This is a WIKI post - so if you feel you can contribute please answer a few questions, improve upon existing answers or add an alternative answer or add new questions:
This thread is to discuss Multi-GPU machine setup for ML.
Basic Recommendations
Q. What are basic recommendations on how to design a multi-GPU machine?
Would be great to factor in price vs performance (so we can know how much we save vs pre-built)?
A. See the links to the guides in the Resources sections below.
Critical decisions to make
Q. What are the smartest decisions to make it future proof (mine is already obsolete)?
A. Computers are black holes that suck everything in and give little out (other than some RGB colors). There is no such thing as future proofing in modern computers, other than mechanical parts like your PC tower.
Q. Can we do it at all or is it necessary to redesign it every 1-2 years?
- Ideally you just upgrade parts as they need upgrading, rather than replacing the whole PC. I use a 10-year old tower still.
In-house vs. cloud
Q. Is it worth building a good local machine or should you just learn how to leverage the cloud?

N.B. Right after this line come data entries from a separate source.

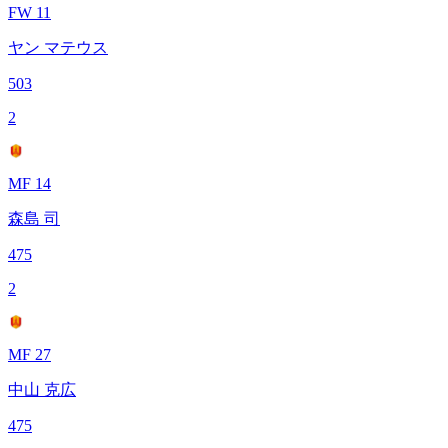
FW 11
ヤン マテウス
503
2
MF 14
森島 司
475
2
MF 27
中山 克広
475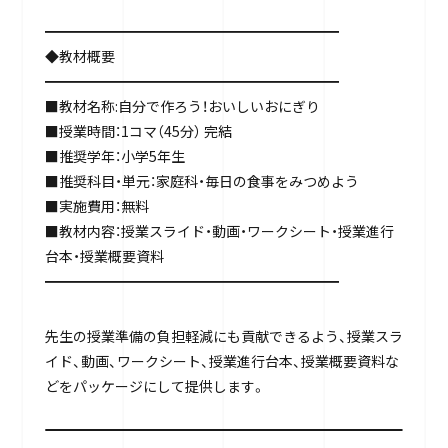
━━━━━━━━━━━━━━━━━━━━━
◆教材概要
━━━━━━━━━━━━━━━━━━━━━
■教材名称:自分で作ろう！おいしいおにぎり
■授業時間：1コマ（45分） 完結
■推奨学年：小学5年生
■推奨科目・単元：家庭科・毎日の食事をみつめよう
■実施費用：無料
■教材内容：授業スライド・動画・ワークシート・授業進行
台本・授業概要資料
━━━━━━━━━━━━━━━━━━━━━
先生の授業準備の負担軽減にも貢献できるよう、授業スラ
イド、動画、ワークシート、授業進行台本、授業概要資料な
どをパッケージにして提供します。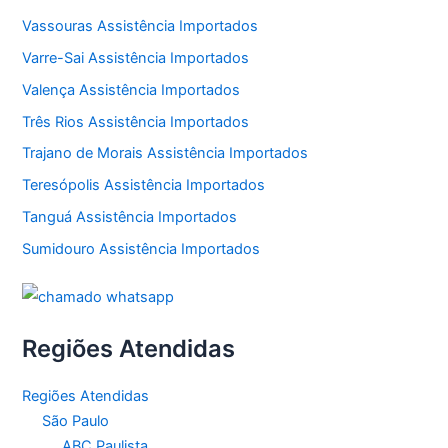
Vassouras Assistência Importados
Varre-Sai Assistência Importados
Valença Assistência Importados
Três Rios Assistência Importados
Trajano de Morais Assistência Importados
Teresópolis Assistência Importados
Tanguá Assistência Importados
Sumidouro Assistência Importados
Regiões Atendidas
Regiões Atendidas
São Paulo
ABC Paulista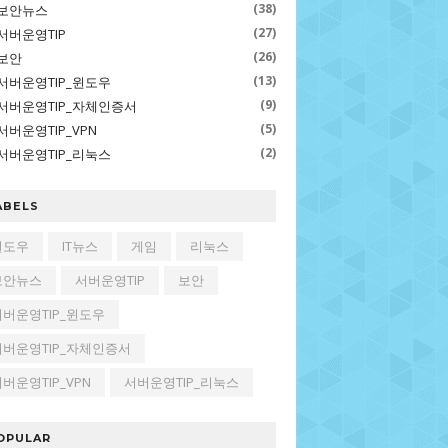
(38)
보안뉴스
(27)
서버운영TIP
(26)
보안
(13)
서버운영TIP_윈도우
(9)
서버운영TIP_자체인증서
(5)
서버운영TIP_VPN
(2)
서버운영TIP_리눅스
ABELS
윈도우
IT뉴스
게임
리눅스
보안뉴스
서버운영TIP
보안
서버운영TIP_윈도우
서버운영TIP_자체인증서
버운영TIP_VPN
서버운영TIP_리눅스
OPULAR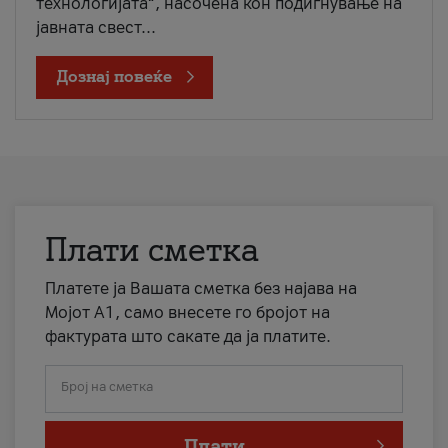
технологијата“, насочена кон подигнување на
јавната свест...
Дознај повеќе
Плати сметка
Платете ја Вашата сметка без најава на
Мојот А1, само внесете го бројот на
фактурата што сакате да ја платите.
Број на сметка
Плати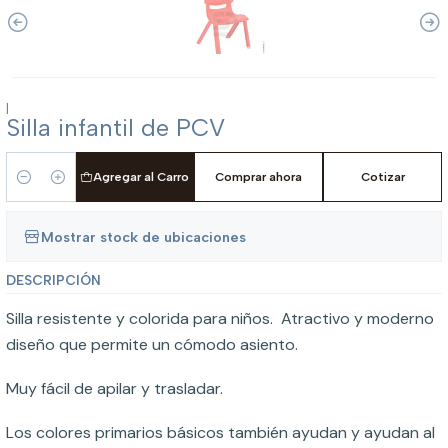
|
Silla infantil de PCV
Agregar al Carro
Comprar ahora
Cotizar
Cantidad
Mostrar stock de ubicaciones
DESCRIPCIÓN
Silla resistente y colorida para niños. Atractivo y moderno
diseño que permite un cómodo asiento.
Muy fácil de apilar y trasladar.
Los colores primarios básicos también ayudan y ayudan al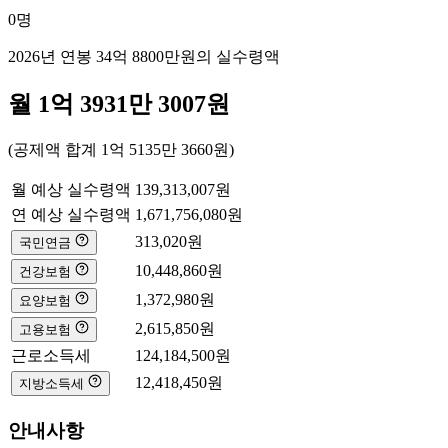
0
명
2026년 연봉
34억 8800만
원의 실수령액
월
1억 3931만 3007
원
(공제액 합계
1억 5135만 3660
원)
월 예상 실수령액
139,313,007
원
연 예상 실수령액
1,671,756,080
원
313,020
원
국민연금
10,448,860
원
건강보험
1,372,980
원
요양보험
2,615,850
원
고용보험
근로소득세
124,184,500
원
12,418,450
원
지방소득세
안내사항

A. Typically, for small set ups - up to several consumer GPUs, it’s almost always worth to have a local setup than cloud, unless you find some upstart cloud provider that for a while underprices their cost-per-hour.
Pros:
- Of course, it depends on your usage patterns. If you are going to use it once in a blue moon, cloud it is. If you use it a lot then local will be cheaper. You can calculate your costs to purchase the machine vs. renting it.
- Not needing to worry about forgetting to turn the instance off and having the $$ counter running might be another plus.
- Heat is good. Heat is bad. In cold countries a home-based ML server is a great adjunct to keeping your working space warm. Not so much if you live in tropics.
Cons:
- If you want a lot of large GPUs you might not be able to build it on consumer-level hardware, or the cost might be prohibitively expensive.
- Electricity cost is another factor. Some cities have very expensive electricity. Especially if you go over the “normal” usage quota that some electric companies have.
- Hardware gets outdated fast, so your needs may quickly become larger than what you have. You may or may not be able to recover some of the investment when trying to sell your old hardware.
Key components
Q .What are the main components to look for?
Q. Sample setups would be great too (and why they are great).
A.
- Make sure your CPU has enough PCIe lanes to support all the cards you plan to use
- Make sure your MB has enough PCIe slots and they are at the right distance to support modern GPUs that take up 2 slots.
- Research your PSU - so that it has enough extra power to handle those power-hungry GPUs
- Plan to have a lot of RAM, so ideally buy as large of a single RAM stick as possible. i.e. try not to fill out all RAM slots from the get going unless you buy some 256GB from the get going.
- NVMe slot or a few are going to be super-important. Try to have your OS on a different drive (e.g. SSD) - you don’t want to share your data NVMe with your OS operations.
- Does the box have enough space for cooling? Be it water cooling or lots of fans.
- Definitely don’t buy those pre-packaged PCs by large retailers, you can’t mod those. Buy your own components and plan for expansion.
Puchase Timing
Q. Is it a good time to buy GPU or when to know when there are good deals (seem a bit high right now)?
A. Black Friday in North America gives you by far the best deals. But don’t just buy because it’s BF, do your research, since some companies raise their prices, instead of lowering those.
Resources
Blogs focusing on ML Hardware:
- The Best 4-GPU Deep Learning Rig only costs $7000 not $11,000
- Tim Dettmers’ great posts about choosing GPUs for deep learning and Hardware Guide to Deep Learning. The guides do not focus on distributed setup, but there are suggestions on multi-GPU machines and how to select a GPU for your task and budget.